Perpetrator Studies Network

Bibliography

“Transference, Obedience, and the Logic of Emancipation: Psychoanalytic Lessons from the ‘Third Wave’” by Antti Saari

This article analyses the dynamics of teaching political topics such as fascism and authoritarian rule, using as a case study the experiment of the “Third Wave”, a highschool experiment on authority and obedience conducted in 1967 by American school teacher Ron Jones. Concerning the questions of transference, teacher-student bonds, and forms of teaching, this article explores the effects of letting students experience authoritarian rule first hand, rather than being told about it. Transference describes a psychological process where subjects look at others for recognition in order to feel more complete, and in the case of a teacher, this can mean wanting to be deemed a good student, or wanting to identify with the teacher. Through this transference, a teacher-student bond forms where the teacher is regarded as having all the answers, and the student as needing these answers to be shown to them. However, since the teacher also is not a self-sufficient ego, the fantasy of transference cannot be fulfilled, which leads to countertransference; the desire of the teacher to get students’ admiration. As Saari argues, in the case of the Third Wave experiment, the transference was overcome by stripping the students of their object of attachment. The experiment ended by Jones brutally telling the students they had fallen for authoritarian rule, and making a direct comparison between them and Nazi Germany by showing documentary footage of Hitler during Nazi Regime. Using this method of showing rather than telling, Jones followed what Saari calls Lacanian psychoanalytic tradition. By disorienting the students from what they thought was reality, the possibility of self-assessment and reflection is opened. Saari calls this a “dark emancipation”, whereby students are stripped of their fantasies of themselves as morally pure beings. 
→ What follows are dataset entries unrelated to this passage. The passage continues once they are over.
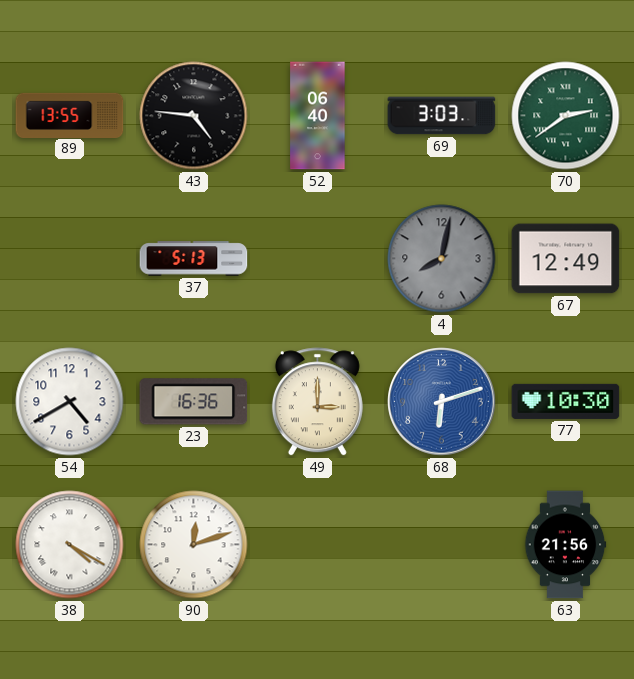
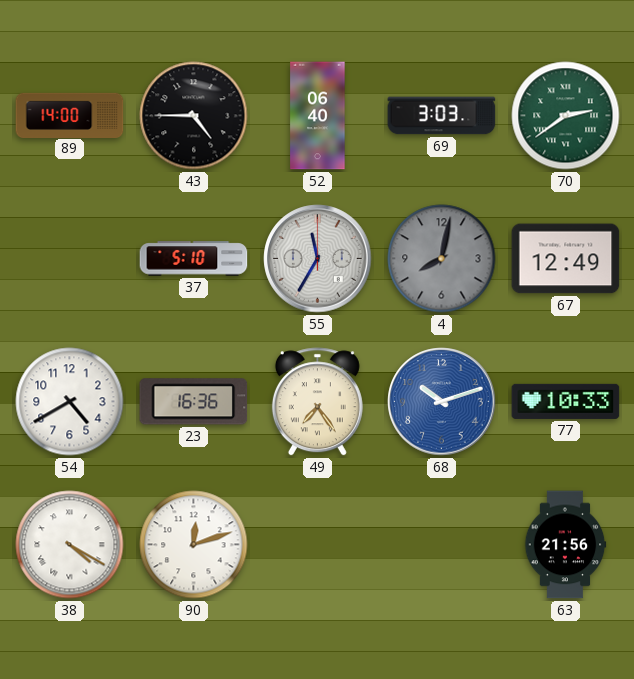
89: 13:55 -> 14:00
43: 4:46 -> 4:45
37: 5:13 -> 5:10
55: none -> 11:35
49: 3:00 -> 7:24
68: 6:12 -> 10:12
77: 10:30 -> 10:33
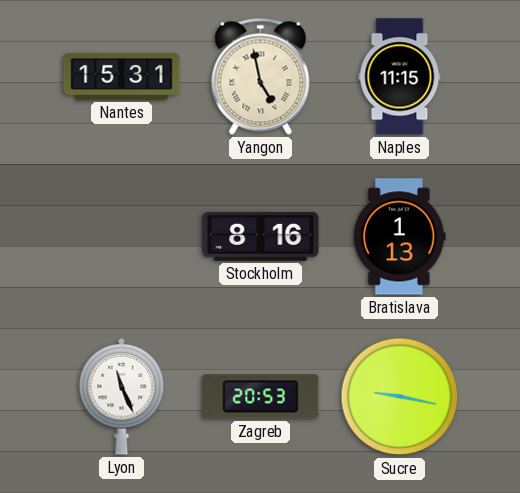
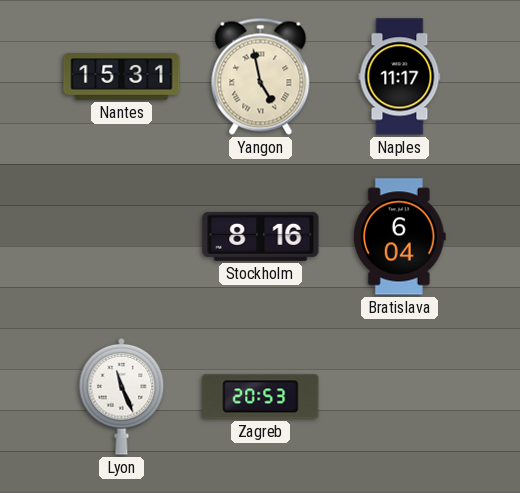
Naples: 11:15 -> 11:17
Bratislava: 1:13 -> 6:04
Sucre: 9:17 -> none
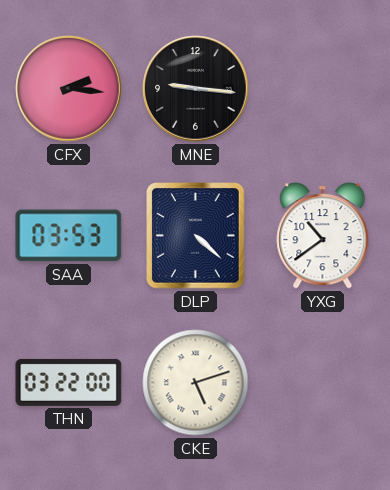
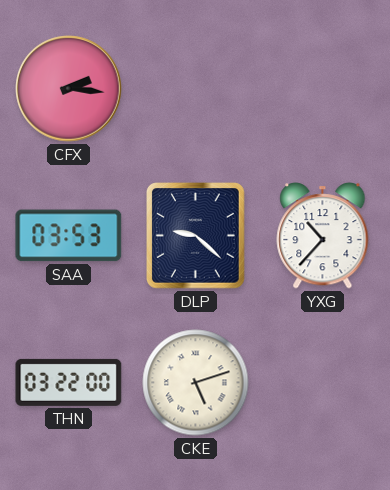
MNE: 9:16 -> none
DLP: 4:22 -> 9:22
YXG: 10:39 -> 10:37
While Saari sees dark emancipation as a successful lesson, she finds the conduct of the third wave experiment not up to ethical standards. Directly lying to students, and indoctrinating them, does not take into consideration the student’s wellbeing. Even more so, no debriefing happened after the experiment, giving students no sense of closure. Overall, Saari argues for a more critical and ethical pedagogy when it comes to teaching questions of politics, democracy, and authority in the classroom, arguing that the enabling factors for authoritarian rule are often found in both students’ and teachers’ fantasies, desires, and anxieties. She claims that there is no perfect way to go about teaching this, but that the focus should be on how this emancipation calls for a critical assessment of the self. 

This article is especially relevant for those interested in the pedagogical dimension of perpetrator studies. It presents a critical assessment of the simulation or experiment as pedagogical strategy and raises some core issues in education on topics such as authority, complicity, and obedience/conformity.

Author of this entry: Dagmar Nan

Saari, Antti. “Transference, Obedience, and the Logic of Emancipation: Psychoanalytic Lessons from the ‘Third Wave’.” Handbook of Theory and Research in Cultural Studies and Education, 2020, pp. 179-192.